Hopper vs Grey Blue
Where Hopper belongs to Little Greene's range, Grey Blue is a RAL Classic color. Hue-wise, Hopper belongs to the green family and Grey Blue to the blue-grey family. Hopper (LRV 14) reflects noticeably more light than Grey Blue (LRV 7), a difference of 6 points that becomes especially apparent in rooms with limited natural light. With a ΔE of 31.9, the contrast is hard to miss. These aren't variations on a theme — they're two different answers to the same question. Below you'll find 2 real-room photo comparisons where both colors appear side by side, plus 5 simulated room previews.
Hopper vs Grey Blue in Real Spaces
2 real rooms side by side. Seeing Hopper and Grey Blue in actual rooms makes the difference concrete; browse the spaces below to get a feel for how each color lives on a wall.
Bedroom
The context that matters most in a bedroom is how a color reads under a bedside lamp at night, not under noon daylight. Hopper reads slightly lighter here — a subtle but real difference in how open the space feels.
Kitchen Cabinets
Kitchen cabinets are constantly compared against adjacent materials, which means subtle differences between these two become much more visible. Hopper reads slightly lighter here — a subtle but real difference in how open the space feels.
Color Details
Hopper vs Grey Blue Simulated Comparison
5 simulated room previews — drag the slider on each to see Hopper on one side and Grey Blue on the other.

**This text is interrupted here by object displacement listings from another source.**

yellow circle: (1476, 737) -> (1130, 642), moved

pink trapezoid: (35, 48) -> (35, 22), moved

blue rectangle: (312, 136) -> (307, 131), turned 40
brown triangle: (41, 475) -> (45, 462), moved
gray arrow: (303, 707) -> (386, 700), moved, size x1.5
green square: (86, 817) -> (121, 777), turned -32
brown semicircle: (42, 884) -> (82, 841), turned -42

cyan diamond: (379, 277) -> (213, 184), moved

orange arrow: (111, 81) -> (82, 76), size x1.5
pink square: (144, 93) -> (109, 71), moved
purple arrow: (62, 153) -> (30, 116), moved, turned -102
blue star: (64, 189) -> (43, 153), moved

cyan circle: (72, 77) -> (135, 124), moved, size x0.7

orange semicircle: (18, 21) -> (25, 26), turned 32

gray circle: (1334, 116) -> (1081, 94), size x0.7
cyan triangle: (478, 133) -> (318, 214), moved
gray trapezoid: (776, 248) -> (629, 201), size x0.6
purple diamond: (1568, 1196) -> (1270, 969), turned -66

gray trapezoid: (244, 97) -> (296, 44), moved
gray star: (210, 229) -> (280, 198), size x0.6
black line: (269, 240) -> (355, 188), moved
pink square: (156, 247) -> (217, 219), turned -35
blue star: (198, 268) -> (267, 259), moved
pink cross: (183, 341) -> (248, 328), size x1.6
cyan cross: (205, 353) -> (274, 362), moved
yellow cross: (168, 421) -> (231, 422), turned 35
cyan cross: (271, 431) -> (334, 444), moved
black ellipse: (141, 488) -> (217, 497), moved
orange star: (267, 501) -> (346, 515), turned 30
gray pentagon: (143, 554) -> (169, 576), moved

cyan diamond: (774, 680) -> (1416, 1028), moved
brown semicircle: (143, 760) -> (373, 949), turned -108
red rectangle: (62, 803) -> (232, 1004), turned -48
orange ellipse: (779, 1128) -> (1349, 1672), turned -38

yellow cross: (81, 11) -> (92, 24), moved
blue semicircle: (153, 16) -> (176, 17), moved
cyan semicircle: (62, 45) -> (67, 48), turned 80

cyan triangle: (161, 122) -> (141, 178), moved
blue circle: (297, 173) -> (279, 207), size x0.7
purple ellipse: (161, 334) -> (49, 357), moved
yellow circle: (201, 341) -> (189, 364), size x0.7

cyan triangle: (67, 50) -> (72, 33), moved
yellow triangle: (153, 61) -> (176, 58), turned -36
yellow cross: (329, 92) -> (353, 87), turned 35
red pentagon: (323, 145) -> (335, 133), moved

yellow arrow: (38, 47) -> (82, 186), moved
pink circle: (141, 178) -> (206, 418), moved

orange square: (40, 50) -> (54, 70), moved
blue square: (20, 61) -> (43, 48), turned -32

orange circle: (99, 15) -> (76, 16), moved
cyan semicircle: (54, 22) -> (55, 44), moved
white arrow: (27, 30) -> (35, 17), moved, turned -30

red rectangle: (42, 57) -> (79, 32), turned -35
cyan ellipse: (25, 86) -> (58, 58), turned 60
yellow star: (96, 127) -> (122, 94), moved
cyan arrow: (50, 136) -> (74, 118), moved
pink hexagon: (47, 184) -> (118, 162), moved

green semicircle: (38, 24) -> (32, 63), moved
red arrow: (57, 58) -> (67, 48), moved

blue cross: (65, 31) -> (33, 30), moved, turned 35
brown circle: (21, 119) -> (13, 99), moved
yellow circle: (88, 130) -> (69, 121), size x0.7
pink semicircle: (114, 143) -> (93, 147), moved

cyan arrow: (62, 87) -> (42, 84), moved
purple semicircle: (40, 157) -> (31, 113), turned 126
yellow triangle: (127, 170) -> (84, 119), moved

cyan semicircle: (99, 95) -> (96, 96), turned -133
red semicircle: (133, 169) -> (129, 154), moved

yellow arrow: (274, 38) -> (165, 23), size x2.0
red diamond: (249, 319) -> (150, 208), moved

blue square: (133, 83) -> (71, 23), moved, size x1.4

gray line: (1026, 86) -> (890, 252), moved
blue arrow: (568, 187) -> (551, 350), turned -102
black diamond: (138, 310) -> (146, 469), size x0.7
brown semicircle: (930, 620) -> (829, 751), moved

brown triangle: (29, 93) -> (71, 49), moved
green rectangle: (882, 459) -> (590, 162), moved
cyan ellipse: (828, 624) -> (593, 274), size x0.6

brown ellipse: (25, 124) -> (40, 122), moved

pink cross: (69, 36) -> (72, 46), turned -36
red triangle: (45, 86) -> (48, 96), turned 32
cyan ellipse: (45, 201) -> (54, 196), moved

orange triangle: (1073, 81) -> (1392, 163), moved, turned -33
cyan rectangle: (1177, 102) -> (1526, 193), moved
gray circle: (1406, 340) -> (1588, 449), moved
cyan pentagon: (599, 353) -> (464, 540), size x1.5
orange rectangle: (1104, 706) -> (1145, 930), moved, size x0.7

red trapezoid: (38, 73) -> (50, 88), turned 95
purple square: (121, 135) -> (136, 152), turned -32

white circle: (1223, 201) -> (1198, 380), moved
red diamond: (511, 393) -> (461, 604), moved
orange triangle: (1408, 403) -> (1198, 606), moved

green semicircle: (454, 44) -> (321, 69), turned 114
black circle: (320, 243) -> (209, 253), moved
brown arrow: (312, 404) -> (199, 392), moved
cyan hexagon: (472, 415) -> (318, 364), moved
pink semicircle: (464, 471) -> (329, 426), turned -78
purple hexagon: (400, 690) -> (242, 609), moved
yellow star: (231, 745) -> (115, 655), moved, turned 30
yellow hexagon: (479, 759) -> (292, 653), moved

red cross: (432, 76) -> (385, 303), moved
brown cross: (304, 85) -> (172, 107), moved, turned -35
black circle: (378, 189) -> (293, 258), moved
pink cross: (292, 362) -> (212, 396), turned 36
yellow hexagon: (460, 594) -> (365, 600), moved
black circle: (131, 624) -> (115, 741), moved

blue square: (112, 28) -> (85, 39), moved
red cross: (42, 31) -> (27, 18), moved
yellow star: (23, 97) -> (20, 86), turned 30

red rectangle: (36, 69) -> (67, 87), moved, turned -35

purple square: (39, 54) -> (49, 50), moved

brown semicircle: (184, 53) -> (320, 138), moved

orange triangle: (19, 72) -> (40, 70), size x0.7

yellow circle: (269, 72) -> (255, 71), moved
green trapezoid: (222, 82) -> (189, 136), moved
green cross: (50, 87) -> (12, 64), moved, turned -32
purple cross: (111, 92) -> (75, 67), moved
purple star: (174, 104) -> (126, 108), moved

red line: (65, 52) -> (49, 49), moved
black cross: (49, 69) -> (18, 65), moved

Digital color is approximate. These simulations are generated from the manufacturer's hex values and overlaid on grayscale room photos — your screen's calibration, brightness, and viewing angle all affect how they render. Before committing to either color, test physical samples in your own space under the light you actually live with.
More Hopper comparisons
See how Hopper stacks up against other well-photographed colors across different brands and tones.